Electing an English speaker from the Valleys as leader in 2012 marked a distinct departure for Plaid Cymru. Living in the same Penygraig street as she was born, she is as far from the party’s rural Welsh-speaking heartlands as it is possible to be.
 
Born in 1971 she was educated at Tonypandy Grammar School and the University of Glamorgan. In the 1990s she worked as a probation officer in Mid Glamorgan before becoming a lecturer in Social Policy at Cardiff University. She was first elected to the Assembly in 2003.

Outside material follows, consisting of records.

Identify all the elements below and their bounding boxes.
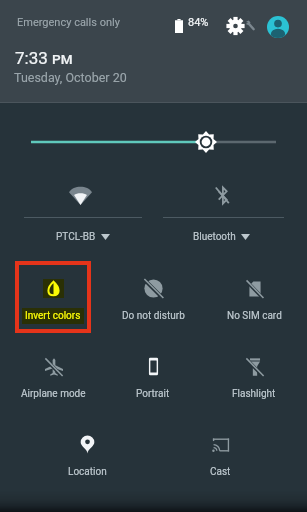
button[interactable]: Flashlight [204, 338, 304, 412]
staticText: Invert colors [25, 310, 81, 322]
button[interactable]: Cast [170, 416, 270, 490]
staticText: Airplane mode [21, 388, 86, 400]
staticText: 84% [188, 16, 209, 29]
button[interactable]: Portrait [103, 338, 203, 412]
button[interactable]: Location [37, 416, 137, 490]
button[interactable]: Do not disturb [103, 260, 203, 334]
staticText: Cast [210, 466, 231, 478]
staticText: Flashlight [232, 388, 276, 400]
staticText: Portrait [136, 388, 170, 400]
staticText: Do not disturb [122, 310, 185, 322]
button[interactable]: Settings [223, 10, 257, 42]
staticText: 7:33 [15, 48, 48, 68]
staticText: Emergency calls only [17, 16, 120, 29]
button[interactable]: PTCL-BB [24, 226, 142, 248]
button[interactable]: Bluetooth [161, 226, 282, 248]
staticText: Location [68, 466, 107, 478]
staticText: Bluetooth [193, 231, 236, 243]
button[interactable]: User profile [267, 16, 289, 38]
staticText: PM [52, 51, 73, 67]
button[interactable]: No SIM card [204, 260, 304, 334]
staticText: Tuesday, October 20 [14, 70, 127, 85]
button[interactable]: Invert colors [3, 260, 103, 334]
staticText: PTCL-BB [56, 231, 96, 243]
staticText: No SIM card [227, 310, 282, 322]
button[interactable]: Airplane mode [3, 338, 103, 412]
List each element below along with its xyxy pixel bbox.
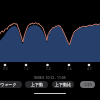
staticText: ウォーク [0, 82, 17, 87]
staticText: 上下動 [31, 82, 43, 87]
staticText: 2.4 [46, 67, 51, 71]
button[interactable]: ウォーク [0, 81, 22, 88]
staticText: 9月8日 10:12 - 11:05 [34, 75, 66, 80]
staticText: 0.0 [3, 67, 8, 71]
staticText: 1.2 [24, 67, 29, 71]
staticText: 心拍 [84, 82, 92, 87]
staticText: 上下動比 [55, 82, 71, 87]
staticText: 3.6 [67, 67, 72, 71]
button[interactable]: 上下動 [25, 81, 48, 88]
button[interactable]: 上下動比 [52, 81, 74, 88]
button[interactable]: 心拍 [80, 81, 95, 88]
staticText: 4.7 [87, 67, 92, 71]
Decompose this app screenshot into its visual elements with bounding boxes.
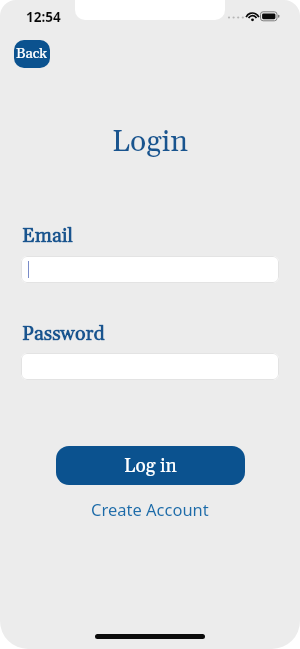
staticText: Email — [22, 224, 74, 249]
button[interactable]: Log in — [56, 446, 245, 485]
button[interactable]: Create Account — [91, 498, 209, 520]
staticText: Back — [16, 45, 48, 63]
button[interactable] — [21, 256, 279, 283]
staticText: Login — [0, 123, 300, 161]
staticText: Log in — [124, 454, 177, 478]
staticText: 12:54 — [26, 8, 61, 26]
button[interactable] — [21, 353, 279, 380]
button[interactable]: Back — [14, 40, 50, 68]
staticText: Password — [22, 322, 105, 347]
staticText: Create Account — [91, 498, 209, 520]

Why did she join Plaid in 1991, aged 20, rather than Labour? She says that when she was growing up in the Rhondda the local Labour Party came across as right wing and reactionary, or as she put it: “Sexist, homophobic – and just generally representing old-fashioned dinosaur politics, which in my view had no place in my life.” More fundamental was her teenage experience of the 1984-5 miners strike. “It had a profound effect on me, to be honest,” she said. “When you live through a historical period you don’t realise it, but looking back now I can see that.”

She has an eye for practical policy innovation. Opponents said her call for a tax on sugary drinks to combat diabetes and obesity was impractical, but it has now been taken up by the BMA

Leanne is a departure for Plaid Cymru because of her emphasis on a modern, inclusive sense of who we are. “All people have a stake here, if they live here,” she says. “Nationality and identity - those kinds of questions - are not really important from a political perspective.”


She has two aspirations for Wales. First she wants to see Plaid Cymru leading the Welsh Government after the Assembly election. Then her priority will be putting the economy on its feet.  After that she says it will be up to the people to decide: “I think most people in Wales want to see improvements in our economy before being able to contemplate voting yes in a referendum on greater self government.” That she says involves building a new Britain, involving co-operation between England, Scotland and Wales on the basis of equality and shared interests in common.